In oral address in support of this ground, the applicant also contended that ss 7(1)(c) and 13 were constitutionally invalid because they had the effect of requiring the Court to create "new offences". The applicant referred to a speech by Lord Simon of Glaisdale in Director of Public Prosecutions v Withers [1975] AC 842 at 863 (which was referred to by Heydon J in PGA v The Queen (2012) 245 CLR 355; [2012] HCA 21 at [141]). Lord Simon said that it was an "undoubted [principle] of law" that "it is not open to the courts nowadays either to create new offences or so to widen existing offences as to make punishable conduct of a type hitherto not subject to punishment". That principle is not to be doubted. However, the applicant failed to establish how the principle has any application to the relevant provisions of the CDPV Act. Those provisions do not require a court to create any new offence. Rather, the provisions are to be applied in their own terms. The applicant's contention that a court cannot decide what "conduct" causes a reasonable apprehension of injury to a person etc. as referred to in s 7(1)(c) is untenable. That provision is a definitional provision which a court is required to apply in its own terms to the particular circumstances of any case in which it is alleged that the person has committed an offence under s 13. The applicant's argument was not assisted by his reference to s 428B of the Crimes Act. As the Court pointed out, that provision deals with the very different topic of intoxication.

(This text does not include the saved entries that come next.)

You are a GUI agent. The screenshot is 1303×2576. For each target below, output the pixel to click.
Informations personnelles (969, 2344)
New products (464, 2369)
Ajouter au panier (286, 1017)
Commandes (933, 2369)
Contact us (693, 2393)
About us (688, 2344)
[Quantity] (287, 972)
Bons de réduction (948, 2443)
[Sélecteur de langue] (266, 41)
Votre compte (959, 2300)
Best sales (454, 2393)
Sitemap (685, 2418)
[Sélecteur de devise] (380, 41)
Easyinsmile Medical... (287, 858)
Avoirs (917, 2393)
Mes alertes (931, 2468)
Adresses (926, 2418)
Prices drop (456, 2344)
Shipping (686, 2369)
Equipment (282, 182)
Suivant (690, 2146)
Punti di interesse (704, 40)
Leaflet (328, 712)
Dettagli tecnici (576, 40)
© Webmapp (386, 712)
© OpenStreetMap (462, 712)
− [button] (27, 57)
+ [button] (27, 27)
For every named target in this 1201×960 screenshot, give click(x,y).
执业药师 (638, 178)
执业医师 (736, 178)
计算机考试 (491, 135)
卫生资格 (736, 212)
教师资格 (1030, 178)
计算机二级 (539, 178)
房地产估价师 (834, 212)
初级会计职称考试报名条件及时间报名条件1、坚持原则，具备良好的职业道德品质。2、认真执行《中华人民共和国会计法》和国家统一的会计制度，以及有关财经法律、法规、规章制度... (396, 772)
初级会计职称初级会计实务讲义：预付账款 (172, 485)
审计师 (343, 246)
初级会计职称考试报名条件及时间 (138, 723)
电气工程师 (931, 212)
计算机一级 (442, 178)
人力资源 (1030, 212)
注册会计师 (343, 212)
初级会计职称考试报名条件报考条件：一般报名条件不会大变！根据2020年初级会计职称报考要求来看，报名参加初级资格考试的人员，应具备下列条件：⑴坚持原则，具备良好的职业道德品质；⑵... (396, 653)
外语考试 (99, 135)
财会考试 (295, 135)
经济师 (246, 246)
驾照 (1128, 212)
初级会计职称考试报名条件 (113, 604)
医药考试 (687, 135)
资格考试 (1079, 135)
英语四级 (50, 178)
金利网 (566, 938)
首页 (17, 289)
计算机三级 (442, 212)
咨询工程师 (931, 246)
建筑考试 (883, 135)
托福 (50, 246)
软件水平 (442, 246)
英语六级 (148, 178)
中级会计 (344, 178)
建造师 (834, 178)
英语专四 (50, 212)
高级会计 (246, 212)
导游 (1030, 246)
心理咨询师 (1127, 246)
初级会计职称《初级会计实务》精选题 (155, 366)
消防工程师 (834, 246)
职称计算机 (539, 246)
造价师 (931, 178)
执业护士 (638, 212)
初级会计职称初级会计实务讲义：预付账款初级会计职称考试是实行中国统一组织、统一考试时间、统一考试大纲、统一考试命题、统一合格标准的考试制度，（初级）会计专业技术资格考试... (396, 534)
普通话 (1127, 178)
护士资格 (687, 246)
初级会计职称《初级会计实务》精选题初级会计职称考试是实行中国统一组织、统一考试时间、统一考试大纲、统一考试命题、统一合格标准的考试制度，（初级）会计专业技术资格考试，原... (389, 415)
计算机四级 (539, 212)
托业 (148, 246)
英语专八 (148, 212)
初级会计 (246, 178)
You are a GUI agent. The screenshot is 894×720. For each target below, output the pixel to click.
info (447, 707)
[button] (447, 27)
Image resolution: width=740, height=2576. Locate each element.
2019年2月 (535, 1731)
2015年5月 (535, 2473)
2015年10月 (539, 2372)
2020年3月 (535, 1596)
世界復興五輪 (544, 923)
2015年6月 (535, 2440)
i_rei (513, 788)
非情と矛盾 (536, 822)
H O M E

I do not understand the applicant to have raised any claim of actual bias. In any event, any such claim would be entirely baseless and would be difficult to reconcile with the great lengths to which Button J went in seeking to understand the applicant's case (see, for example, at PJ[49]).
Ground 12 criticises the District Court and Local Court judgments on the basis that they "did not show the pathway to conviction as the evidence was dealt [with] in branches". As the first respondent correctly pointed out, this could not amount to jurisdictional error on the part of Button J (as opposed to the District or Local Courts). In any event, the applicant has not identified any Australian authority in support of the proposition that dealing with evidence "in branches" involves any error of law, whether jurisdictional or not.